中国の鉄鉱石生産、1〜4月で前年比12%減 輸入量は減少も需要は堅調

鉄鉱石

生産抑制の一方で製鉄需要は高水準、価格は1トン98ドル前後で推移

中国国家統計局(NBS)の最新データによると、2025年1〜4月における中国の鉄鉱石生産量は3億2,860万トンとなり、前年同期比で12.2%減少した。4月単月では8,470万トンで、前年同月比では4.9%の減少となった。
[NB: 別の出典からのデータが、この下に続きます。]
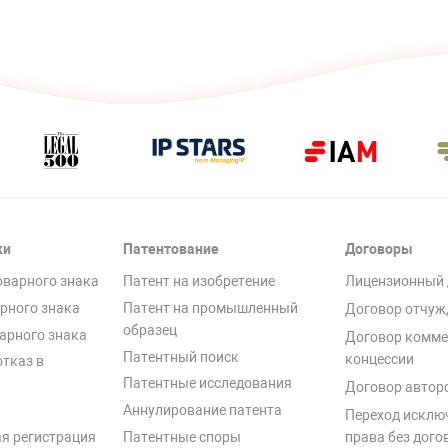
ки
Патентование
Договоры
оварного знака
Патент на изобретение
Лицензионный 
рного знака
Патент на промышленный
Договор отчуж
образец
арного знака
Договор комме
Патентный поиск
концессии
отказ в
Патентные исследования
Договор автор
Аннулирование патента
Переход исклю
я регистрация
Патентные споры
права без дого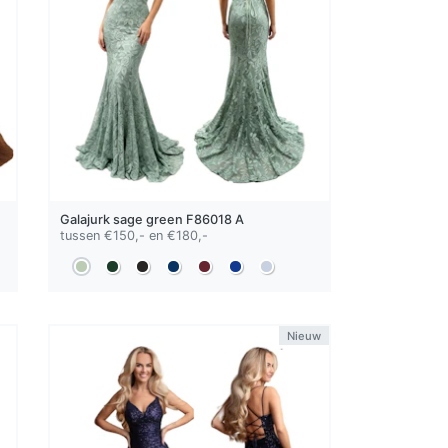
Galajurk
sage green
F86018 A
tussen €150,- en €180,-
Nieuw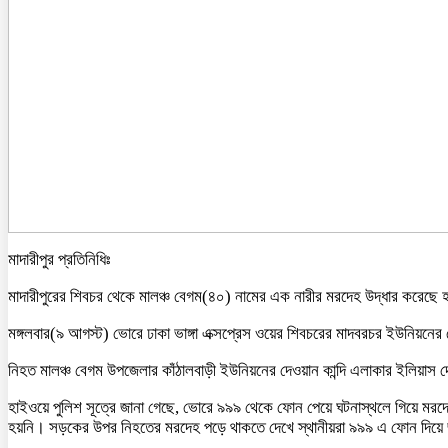
মাদারীপুর প্রতিনিধিঃ
মাদারীপুরের শিবচর থেকে মালঞ্চ বেগম(৪০) নামের এক নারীর মরদেহ উদ্ধার করেছে
মঙ্গলবার(৯ আগস্ট) ভোরে ঢাকা ভাঙ্গা এক্সপ্রেস ওয়ের শিবচরের মাদবরচর ইউনিয়ন
নিহত মালঞ্চ বেগম উপজেলার কাঁঠালবাড়ী ইউনিয়নের দেওয়ান কান্দি এলাকার ইলিয়াস দে
হাইওয়ে পুলিশ সূত্রে জানা গেছে, ভোরে ৯৯৯ থেকে ফোন পেয়ে ঘটনাস্থলে গিয়ে মরদেহ
হয়নি। সড়কের উপর নিহতের মরদেহ পড়ে থাকতে দেখে স্থানীয়রা ৯৯৯ এ ফোন দিয়ে 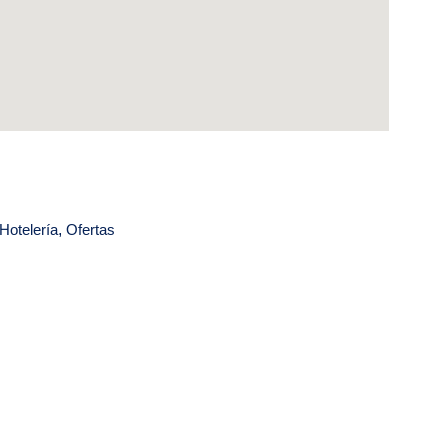
Hotelería
,
Ofertas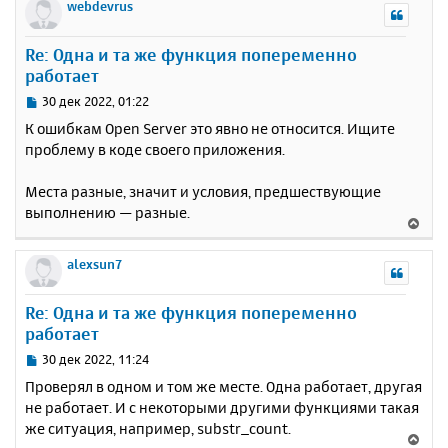
р
webdevrus
н
у
Re: Одна и та же функция попеременно
т
работает
ь
с
С
30 дек 2022, 01:22
я
о
К ошибкам Open Server это явно не относится. Ищите
к
о
проблему в коде своего приложения.
н
б
щ
а
е
Места разные, значит и условия, предшествующие
ч
н
а
выполнению — разные.
В
и
л
е
е
у
р
alexsun7
н
у
Re: Одна и та же функция попеременно
т
работает
ь
с
С
30 дек 2022, 11:24
я
о
Проверял в одном и том же месте. Одна работает, другая
к
о
не работает. И с некоторыми другими функциями такая
н
б
же ситуация, например, substr_count.
щ
а
В
е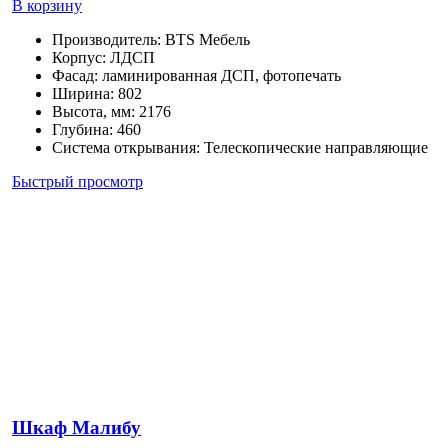
В корзину
Производитель
:
BTS Мебель
Корпус
:
ЛДСП
Фасад
:
ламинированная ДСП, фотопечать
Ширина
:
802
Высота, мм
:
2176
Глубина
:
460
Система открывания
:
Телескопические направляющие
Быстрый просмотр
Шкаф Малибу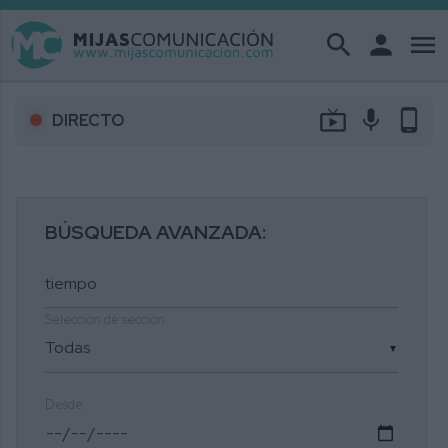
search
person
menu
live_tv
mic
phone_android
DIRECTO
BÚSQUEDA AVANZADA:
Selección de sección
▼
Desde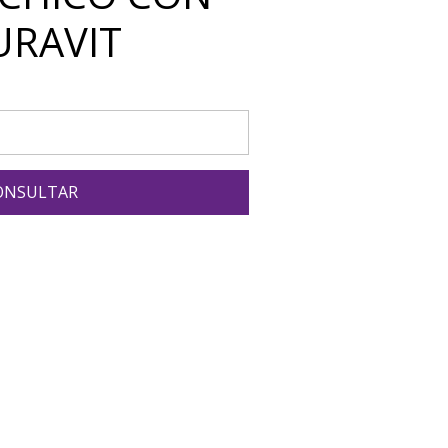
URAVIT
ONSULTAR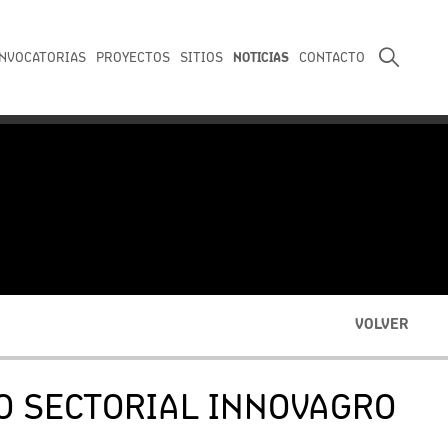
NOTICIAS
NVOCATORIAS
PROYECTOS
SITIOS
CONTACTO
VOLVER
DO SECTORIAL INNOVAGRO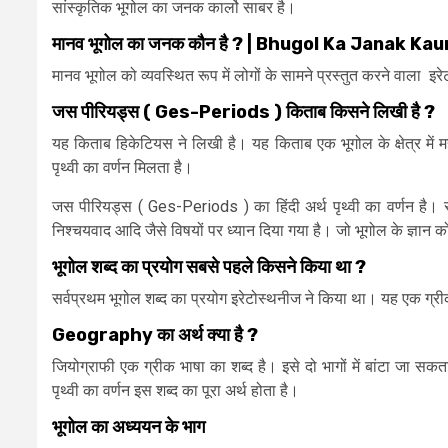
सांस्कृतिक भूगोल का जनक कार्लो साबर है।
मानव
भूगोल
का
जनक
कौन
है ? |
Bhugol Ka Janak Kau
मानव भूगोल को व्यवस्थित रूप में लोगों के सामने प्रस्तुत करने वाला इर
जस
पीरियड्स
( Ges-Periods )
किताब
किसने
लिखी
है ?
यह किताब हिकेटियस ने लिखी है। यह किताब एक भूगोल के क्षेत्र में मह
पृथ्वी का वर्णन मिलता है।
जस पीरियड्स ( Ges-Periods ) का हिंदी अर्थ पृथ्वी का वर्णन है। सर
निश्चयवाद आदि जैसे विषयों पर ध्यान दिया गया है। जो भूगोल के ज्ञान को
भूगोल
शब्द
का
प्रयोग
सबसे
पहले
किसने
किया
था ?
सर्वप्रथम भूगोल शब्द का प्रयोग इरेटोस्थनीज ने किया था। यह एक ग्रीक
Geography
का
अर्थ
क्या
है ?
जियोग्राफी एक ग्रीक भाषा का शब्द है। इसे दो भागों में बांटा जा सक
पृथ्वी का वर्णन इस शब्द का पूरा अर्थ होता है।
भूगोल
का
अध्ययन
के
भाग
鉄鉱石生産の縮小傾向とは対照的に、製鉄業界の需要は依然として堅調だ。GMK Centerによると、中国の製鉄会社による1〜4月の粗鋼生産量は3億4,535万トンで、前年同期比0.4%増を記録している。

輸入価格は下落傾向、需要に支えられた海上輸送は回復

2025年4月の鉄鉱石の海上輸送量は1億3.14万トンで、前月比9.8%増、前年同月比でも1.3%増となった。一方、鉄鉱石の平均輸入価格は1トンあたり98.1ドルで、前年同月比で13.3%の下落となっている。

同期間(1〜4月)の累計輸入量は3億8,836万トンで、前年比5.5%の減少となり、平均輸入価格は98.9ドル/tと、18.6%下落した。

4月中の鉄鉱石価格は狭いレンジ内で推移しており、最安値は4月8〜9日の96ドル/t、最高値は4月1〜2日の104ドル/tだった。

政府の生産抑制計画は依然不透明、需給バランスに注目

3月には中国政府が製鉄業界の再編計画を発表し、今後の粗鋼生産量を抑制する方針を示したが、現時点では具体的な実施時期や対象となる生産量などの詳細は明らかにされていない。

こうした政策の不透明感にもかかわらず、鉄鋼メーカーは積極的な生産計画を維持しており、鉄鉱石の輸入需要を下支えしている。国内生産の縮小が進む中、中国の鉄鉱石市場は引き続き国際市場への依存度を高める可能性がある。